58. Bölüm

567 31 16
                                    

Millie

Olduğumdan daha hızlı olmaya çalışarak koşmaya devam ettim.

Sadie kafasını ağaca asılı olan büyük bir tabelaya çarpmıştı ve yere düşüp bayılmıştı.

Yanına, yere oturup kafasını dizime koydum ve uyandırmaya çalıştım ama uyanmadı.

Çevreye bakındığımda ise bayağı uzaklaşmıştık ve kaybolmuştuk da. Çarptığı tabelaya baktığımda boyası silinmiş, azıcık da olsa okunan yazıyı farkettim.
Amalia

Sanırım ileride bir dükkan vardı ve bu da tabelasıydı. Sadie'yi hafif sürükleyerek tabelanın gösterdiği yere doğru ilerledim. Gerçekten bir dükkana gelmiştik. Kapıyı çaldığımda kapının üstünde olan çan çaldı ve eski bir sandalyede oturan yaşlı kadın ayağa kalktı.

Yaşlı kadın: Merhaba kızım, arkadaşın için geldin sanırım ilerideki sedyeye yatırabilirsin.
Millie: Teşekkür ederim.

Çevreyi süzdüğümde ufak bir revir gibi olan bir dükkan olduğunu anladım.

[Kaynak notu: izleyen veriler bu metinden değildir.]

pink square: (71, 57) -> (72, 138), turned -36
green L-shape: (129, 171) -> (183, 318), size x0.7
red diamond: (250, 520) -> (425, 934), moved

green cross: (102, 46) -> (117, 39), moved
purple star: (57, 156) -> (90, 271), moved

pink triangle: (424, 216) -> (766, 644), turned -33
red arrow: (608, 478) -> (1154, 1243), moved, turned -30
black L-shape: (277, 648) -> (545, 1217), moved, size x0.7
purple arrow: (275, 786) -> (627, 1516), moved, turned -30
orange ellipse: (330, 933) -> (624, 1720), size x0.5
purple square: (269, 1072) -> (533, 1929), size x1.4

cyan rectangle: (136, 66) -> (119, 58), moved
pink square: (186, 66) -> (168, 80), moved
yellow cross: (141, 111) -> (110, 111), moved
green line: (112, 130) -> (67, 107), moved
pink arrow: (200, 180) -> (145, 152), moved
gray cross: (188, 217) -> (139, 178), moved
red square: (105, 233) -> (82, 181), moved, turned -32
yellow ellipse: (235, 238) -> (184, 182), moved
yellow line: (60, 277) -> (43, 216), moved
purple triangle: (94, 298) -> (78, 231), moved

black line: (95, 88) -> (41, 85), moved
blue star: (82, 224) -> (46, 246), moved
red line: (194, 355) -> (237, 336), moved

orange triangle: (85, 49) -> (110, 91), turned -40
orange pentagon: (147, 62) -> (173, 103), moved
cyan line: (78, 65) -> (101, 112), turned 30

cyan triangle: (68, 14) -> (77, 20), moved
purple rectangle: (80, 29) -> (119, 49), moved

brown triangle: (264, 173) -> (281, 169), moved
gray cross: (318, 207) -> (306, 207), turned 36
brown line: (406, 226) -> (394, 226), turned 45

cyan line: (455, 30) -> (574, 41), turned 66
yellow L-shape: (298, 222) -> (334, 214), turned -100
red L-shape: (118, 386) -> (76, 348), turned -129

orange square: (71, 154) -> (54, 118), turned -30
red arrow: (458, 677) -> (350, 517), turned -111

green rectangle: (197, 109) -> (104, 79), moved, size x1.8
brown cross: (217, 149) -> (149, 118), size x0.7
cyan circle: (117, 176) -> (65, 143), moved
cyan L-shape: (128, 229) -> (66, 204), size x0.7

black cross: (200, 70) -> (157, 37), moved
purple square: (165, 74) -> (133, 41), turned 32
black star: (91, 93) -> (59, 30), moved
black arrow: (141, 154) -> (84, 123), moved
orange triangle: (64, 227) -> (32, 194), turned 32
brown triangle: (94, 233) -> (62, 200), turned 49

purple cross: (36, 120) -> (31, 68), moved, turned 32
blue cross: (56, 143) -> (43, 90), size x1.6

Yaşlı kadın: Sana kendimi tanıtmadım ben Amalia. Sen kimsin ? Hangi rüzgar attı sizi buraya ?
Millie: Ben Millie. Biz kaybolduk ve arkadaşım çarpıp düştüğü için bayıldı ve kendimizi burada bulduk.
Amalia: Bu arada arkadaşının durumu iyi verilmesi gereken ilaçları verdim birazdan uyanır ben içeri gidiyorum bir ihtiyacın olursa seslenebilirsin.
Millie: Tekrardan teşekkür ederim.

Kadın gittikten sonra yaklaşık 10 dk geçti ve Sadie uyandı.

İlk önce çevresine ve bana baktı. Şaşırmıştı.

Sadie: Neredeyiz ?
Millie: Küçük bir revirde sen nasılsın ?
Sadie: iyiyim.

Morali bozuktu ve bana sinirli olduğu belliydi.

Millie: Hey Sadie, bir sorun var anlatmak ister misin ?

Her ne kadar yaptıklarından dolayı ona hala sinirli olsam da sormuştum. Çünkü ne kadar kızsam da benim en yakın arkadaşımdı.

Millie: Hey hadi!
Sadie: Önemli bir şey yok sadece biraz sinirliyim.
Millie: Ama neden?
Sadie: Çünkü yaptıklarım ne kadar sizin için olsa da dışlandım ve bana hakaret ettiniz. Zaten Caleb'ın davranışları sınırdı.
Sadie: Yani diyorum ki ben çok mu isteyerek Jacob'ı çektim. Sırf siz daha yeni birleşmiş mutluyken arkadaşlarımın bir daha üzülmesini istemedim ve Jacob'la konuştum. Şartları vardı. Onunla çıkmış gibi davranmam gerekti. Yaptım. Ama bu sefer Caleb'la olan ilişkimi berbat ettim.
Millie: Özür dilerim.

Yanına ilerledim ve sıkıca sarıldım.

Millie: Özür dilerim. Kötü davrandım. Hiç beklemediğim kişiden böyle şeyler görmek canımı acıttı ve inanmak istemedim ama bu algıyla asla böyle bir şey yapmayacağını düşünemedim. Tekrardan özür dilerim. Beni affedebilir misin?
Sadie: Hiçbir zaman sana küsmedim ki. Gel buraya.

Sarıldık ve sonra köşedeki bir koltuğa oturdum.

Sadie: Peki biz neredeyiz?
Millie: İşte onun hakkında hiçbir fikrim yok. Sen kaçınca seni takip ettim ve sonra kaybolduk. Şimdi de buradayız. Sen uyurken telefonları da denedim ikisi de çekmiyor.
Sadie: Tamam. Bir yolunu buluruz. Mutlaka yokluğumuzu fark edecekler.